Florida’s residential private market is about 75% shutdown. July 1 numbers for Citizens show 92% of its policies were residential multi-peril. It maintains $318 billion in total exposure with $2.5 billion in premium.

NOTE #2: In its’ recent agents bulletin American Traditions announced it will pause new business “until further notice.”  American Integrity just announced further restrictions on DP-3 policies by writing only those five years or less in age for eight central Florida counties.  Coral Gables based Weston Property & Casualty became the fifth insurer declared insolvent this year with around 19,000 policies.  Others in 2022 are:

February 2022: St. Johns, 147,000 policies, assumed by Slide.

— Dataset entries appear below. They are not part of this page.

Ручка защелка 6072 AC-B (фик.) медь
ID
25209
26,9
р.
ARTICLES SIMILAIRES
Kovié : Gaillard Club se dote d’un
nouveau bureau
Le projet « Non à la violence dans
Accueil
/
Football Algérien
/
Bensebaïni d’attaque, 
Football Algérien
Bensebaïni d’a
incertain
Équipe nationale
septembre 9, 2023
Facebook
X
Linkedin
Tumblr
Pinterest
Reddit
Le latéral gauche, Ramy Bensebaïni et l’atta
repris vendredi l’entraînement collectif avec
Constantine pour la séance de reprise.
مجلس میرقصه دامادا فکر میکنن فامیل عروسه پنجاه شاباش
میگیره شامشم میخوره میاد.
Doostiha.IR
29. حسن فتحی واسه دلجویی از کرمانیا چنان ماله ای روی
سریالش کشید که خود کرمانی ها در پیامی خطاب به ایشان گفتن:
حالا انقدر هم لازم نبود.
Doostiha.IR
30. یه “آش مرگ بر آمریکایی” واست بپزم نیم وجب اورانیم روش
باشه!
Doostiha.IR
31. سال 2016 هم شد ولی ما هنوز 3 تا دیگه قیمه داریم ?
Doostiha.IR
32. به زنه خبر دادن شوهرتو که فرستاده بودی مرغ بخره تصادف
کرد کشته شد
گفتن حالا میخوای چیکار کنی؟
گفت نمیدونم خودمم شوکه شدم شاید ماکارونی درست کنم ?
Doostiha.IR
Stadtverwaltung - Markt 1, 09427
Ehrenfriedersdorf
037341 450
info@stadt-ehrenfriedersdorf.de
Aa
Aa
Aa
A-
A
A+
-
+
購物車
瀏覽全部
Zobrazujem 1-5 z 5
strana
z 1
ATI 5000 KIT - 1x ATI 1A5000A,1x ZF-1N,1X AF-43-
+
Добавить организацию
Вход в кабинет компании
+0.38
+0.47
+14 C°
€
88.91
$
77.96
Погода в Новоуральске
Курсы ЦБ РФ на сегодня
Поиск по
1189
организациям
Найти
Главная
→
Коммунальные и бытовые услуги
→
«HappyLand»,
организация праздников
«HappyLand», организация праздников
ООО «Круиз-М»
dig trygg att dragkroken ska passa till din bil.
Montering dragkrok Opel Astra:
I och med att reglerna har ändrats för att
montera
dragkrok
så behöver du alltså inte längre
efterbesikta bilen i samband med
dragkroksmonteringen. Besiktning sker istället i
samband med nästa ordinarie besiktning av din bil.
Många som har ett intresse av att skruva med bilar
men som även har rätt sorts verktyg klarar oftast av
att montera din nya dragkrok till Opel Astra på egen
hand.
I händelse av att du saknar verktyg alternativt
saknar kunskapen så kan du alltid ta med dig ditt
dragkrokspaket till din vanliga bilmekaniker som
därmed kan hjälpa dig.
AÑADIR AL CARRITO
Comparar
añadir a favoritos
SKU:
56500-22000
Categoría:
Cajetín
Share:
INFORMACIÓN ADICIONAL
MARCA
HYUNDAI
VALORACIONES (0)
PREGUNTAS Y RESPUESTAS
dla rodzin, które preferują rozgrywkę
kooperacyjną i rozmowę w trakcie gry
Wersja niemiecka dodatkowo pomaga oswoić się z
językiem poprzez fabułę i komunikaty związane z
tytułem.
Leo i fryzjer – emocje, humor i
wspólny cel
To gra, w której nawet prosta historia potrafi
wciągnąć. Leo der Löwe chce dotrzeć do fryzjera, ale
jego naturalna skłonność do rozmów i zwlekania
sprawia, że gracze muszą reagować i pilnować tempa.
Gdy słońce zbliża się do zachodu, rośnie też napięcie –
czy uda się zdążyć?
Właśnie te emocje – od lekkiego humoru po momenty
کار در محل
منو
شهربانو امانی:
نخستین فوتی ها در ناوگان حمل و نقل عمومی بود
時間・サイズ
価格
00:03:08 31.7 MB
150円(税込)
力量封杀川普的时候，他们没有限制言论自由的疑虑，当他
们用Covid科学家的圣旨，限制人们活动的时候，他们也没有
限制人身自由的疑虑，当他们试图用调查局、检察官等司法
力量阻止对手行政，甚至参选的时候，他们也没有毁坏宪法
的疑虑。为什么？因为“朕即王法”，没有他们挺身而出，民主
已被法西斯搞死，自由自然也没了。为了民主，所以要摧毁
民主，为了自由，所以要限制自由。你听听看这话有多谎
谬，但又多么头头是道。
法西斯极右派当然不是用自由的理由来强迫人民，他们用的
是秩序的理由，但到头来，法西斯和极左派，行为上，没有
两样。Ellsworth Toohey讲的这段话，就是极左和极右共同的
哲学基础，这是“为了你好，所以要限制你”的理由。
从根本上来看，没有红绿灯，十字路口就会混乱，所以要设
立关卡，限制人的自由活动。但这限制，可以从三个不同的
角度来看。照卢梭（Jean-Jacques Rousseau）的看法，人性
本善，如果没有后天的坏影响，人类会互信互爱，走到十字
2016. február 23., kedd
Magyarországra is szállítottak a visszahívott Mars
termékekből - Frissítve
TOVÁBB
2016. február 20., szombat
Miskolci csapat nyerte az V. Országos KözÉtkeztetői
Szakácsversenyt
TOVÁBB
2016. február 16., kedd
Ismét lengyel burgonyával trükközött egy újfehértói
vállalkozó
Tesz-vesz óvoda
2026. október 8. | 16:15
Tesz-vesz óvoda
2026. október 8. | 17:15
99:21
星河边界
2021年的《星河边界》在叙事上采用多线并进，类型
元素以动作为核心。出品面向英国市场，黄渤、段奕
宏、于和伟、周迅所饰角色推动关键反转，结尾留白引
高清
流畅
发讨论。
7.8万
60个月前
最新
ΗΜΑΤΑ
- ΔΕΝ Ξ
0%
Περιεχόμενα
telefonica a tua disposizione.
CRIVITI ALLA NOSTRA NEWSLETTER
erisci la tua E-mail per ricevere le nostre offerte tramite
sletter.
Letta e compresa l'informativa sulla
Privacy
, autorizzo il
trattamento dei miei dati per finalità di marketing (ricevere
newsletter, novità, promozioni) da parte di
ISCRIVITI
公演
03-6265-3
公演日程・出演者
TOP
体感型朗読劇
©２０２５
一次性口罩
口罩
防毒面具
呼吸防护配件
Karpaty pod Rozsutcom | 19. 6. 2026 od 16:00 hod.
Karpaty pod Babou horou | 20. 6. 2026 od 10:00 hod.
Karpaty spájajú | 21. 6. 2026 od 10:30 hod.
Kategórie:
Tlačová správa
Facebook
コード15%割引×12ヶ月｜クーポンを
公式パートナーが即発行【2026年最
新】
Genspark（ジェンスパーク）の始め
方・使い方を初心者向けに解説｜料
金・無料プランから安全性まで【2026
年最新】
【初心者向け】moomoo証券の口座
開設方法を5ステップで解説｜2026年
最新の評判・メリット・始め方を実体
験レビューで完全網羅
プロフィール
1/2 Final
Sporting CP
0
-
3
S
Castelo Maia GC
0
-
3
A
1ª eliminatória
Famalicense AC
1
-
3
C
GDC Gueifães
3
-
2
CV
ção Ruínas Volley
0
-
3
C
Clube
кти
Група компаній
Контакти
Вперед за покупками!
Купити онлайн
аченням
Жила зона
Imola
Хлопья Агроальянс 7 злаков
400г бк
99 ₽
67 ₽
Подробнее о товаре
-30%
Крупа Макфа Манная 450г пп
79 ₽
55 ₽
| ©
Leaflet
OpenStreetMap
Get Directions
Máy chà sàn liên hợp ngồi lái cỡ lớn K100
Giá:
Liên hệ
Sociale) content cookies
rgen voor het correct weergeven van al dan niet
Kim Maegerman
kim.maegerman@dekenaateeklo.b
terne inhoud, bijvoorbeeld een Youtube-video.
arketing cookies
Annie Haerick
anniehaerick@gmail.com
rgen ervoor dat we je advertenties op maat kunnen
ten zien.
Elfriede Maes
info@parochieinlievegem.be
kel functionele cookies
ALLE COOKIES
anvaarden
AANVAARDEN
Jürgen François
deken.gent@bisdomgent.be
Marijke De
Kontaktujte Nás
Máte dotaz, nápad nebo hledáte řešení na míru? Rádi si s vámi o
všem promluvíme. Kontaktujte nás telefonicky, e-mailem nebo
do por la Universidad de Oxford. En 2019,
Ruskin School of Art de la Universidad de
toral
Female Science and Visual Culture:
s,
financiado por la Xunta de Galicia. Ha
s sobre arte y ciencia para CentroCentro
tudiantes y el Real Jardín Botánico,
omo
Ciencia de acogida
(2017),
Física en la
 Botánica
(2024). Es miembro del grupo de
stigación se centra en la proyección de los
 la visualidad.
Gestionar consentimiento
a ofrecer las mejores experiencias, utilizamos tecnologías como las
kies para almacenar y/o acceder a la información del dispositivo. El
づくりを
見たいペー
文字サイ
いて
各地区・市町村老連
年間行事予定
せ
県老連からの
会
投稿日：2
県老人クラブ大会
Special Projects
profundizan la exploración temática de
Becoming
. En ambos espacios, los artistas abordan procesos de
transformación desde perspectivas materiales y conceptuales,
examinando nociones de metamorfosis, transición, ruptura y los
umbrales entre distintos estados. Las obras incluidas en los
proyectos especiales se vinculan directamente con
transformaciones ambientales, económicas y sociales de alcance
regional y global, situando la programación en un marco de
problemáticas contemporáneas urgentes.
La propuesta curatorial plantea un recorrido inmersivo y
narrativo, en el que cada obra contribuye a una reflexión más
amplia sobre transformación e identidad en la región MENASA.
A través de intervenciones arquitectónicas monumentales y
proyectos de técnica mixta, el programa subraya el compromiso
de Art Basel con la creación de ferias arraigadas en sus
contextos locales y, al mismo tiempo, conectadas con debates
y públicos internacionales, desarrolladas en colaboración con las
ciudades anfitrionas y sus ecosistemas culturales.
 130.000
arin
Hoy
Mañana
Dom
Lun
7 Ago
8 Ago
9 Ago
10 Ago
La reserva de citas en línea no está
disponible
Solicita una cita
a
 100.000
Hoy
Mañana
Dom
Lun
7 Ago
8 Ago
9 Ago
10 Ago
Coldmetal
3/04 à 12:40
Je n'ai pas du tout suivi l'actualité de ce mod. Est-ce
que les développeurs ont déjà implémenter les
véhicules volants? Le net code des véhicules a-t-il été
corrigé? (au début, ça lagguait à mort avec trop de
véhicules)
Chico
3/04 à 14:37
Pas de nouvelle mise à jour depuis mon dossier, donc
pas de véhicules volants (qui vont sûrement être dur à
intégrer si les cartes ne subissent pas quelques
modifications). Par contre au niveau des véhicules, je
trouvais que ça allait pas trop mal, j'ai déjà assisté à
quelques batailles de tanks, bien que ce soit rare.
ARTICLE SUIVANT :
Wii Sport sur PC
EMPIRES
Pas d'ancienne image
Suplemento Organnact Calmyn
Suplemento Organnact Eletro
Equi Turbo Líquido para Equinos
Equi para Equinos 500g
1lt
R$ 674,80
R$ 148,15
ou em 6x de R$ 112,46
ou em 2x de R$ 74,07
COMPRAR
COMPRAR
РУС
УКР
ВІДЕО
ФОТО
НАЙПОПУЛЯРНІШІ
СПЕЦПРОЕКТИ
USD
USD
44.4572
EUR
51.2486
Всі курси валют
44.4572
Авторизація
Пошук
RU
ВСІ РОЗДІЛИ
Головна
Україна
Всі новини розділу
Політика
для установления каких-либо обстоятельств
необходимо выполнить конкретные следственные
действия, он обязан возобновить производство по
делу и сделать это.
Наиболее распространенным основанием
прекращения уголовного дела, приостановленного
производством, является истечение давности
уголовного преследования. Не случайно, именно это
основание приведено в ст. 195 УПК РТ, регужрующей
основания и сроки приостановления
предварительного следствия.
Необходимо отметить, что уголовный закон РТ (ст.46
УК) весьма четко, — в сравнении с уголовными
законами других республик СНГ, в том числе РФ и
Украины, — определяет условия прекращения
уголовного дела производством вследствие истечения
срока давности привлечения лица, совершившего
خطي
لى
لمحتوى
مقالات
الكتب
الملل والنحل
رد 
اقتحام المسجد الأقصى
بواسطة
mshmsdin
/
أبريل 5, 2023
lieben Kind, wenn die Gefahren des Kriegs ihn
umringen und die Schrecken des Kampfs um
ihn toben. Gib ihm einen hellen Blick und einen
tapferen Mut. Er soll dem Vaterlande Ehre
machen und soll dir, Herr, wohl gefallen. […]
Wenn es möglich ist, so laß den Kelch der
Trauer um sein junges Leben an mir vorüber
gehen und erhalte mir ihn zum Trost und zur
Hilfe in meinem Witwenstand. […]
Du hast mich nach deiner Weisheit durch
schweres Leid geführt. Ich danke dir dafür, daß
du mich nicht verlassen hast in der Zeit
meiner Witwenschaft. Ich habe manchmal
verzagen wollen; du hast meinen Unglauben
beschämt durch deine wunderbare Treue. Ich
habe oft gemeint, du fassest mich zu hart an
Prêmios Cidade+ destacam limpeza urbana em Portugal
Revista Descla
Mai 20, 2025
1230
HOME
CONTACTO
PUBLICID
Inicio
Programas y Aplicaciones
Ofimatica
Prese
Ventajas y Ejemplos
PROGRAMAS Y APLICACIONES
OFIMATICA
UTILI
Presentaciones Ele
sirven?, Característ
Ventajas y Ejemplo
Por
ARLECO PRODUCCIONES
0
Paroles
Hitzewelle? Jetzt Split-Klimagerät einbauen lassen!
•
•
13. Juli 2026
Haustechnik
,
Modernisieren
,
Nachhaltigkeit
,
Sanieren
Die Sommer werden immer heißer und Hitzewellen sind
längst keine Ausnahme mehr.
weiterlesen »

March 2022: Avatar, 40,000 policies.

May 2022: Lighthouse, a Louisiana domestic, 7,000 policies.

June 2022: Southern Fidelity, 78,000 policies

NOTE #3: The report included only 3 “Potential Statutory Amendments” as follows:

  1. The creation of a public records exemption for scandalous, sham, and other improper matter stricken from a filing under the rules of court procedure, if such matter would defame and harm a litigant or third party.
  2. Improvements to the Vexatious Litigant Law that would expand the provisions to address a wider population of vexatious litigants.
  3. Consolidation of the many statutes that address improper litigation in order to improve user awareness and ease of use and ensure more consistency.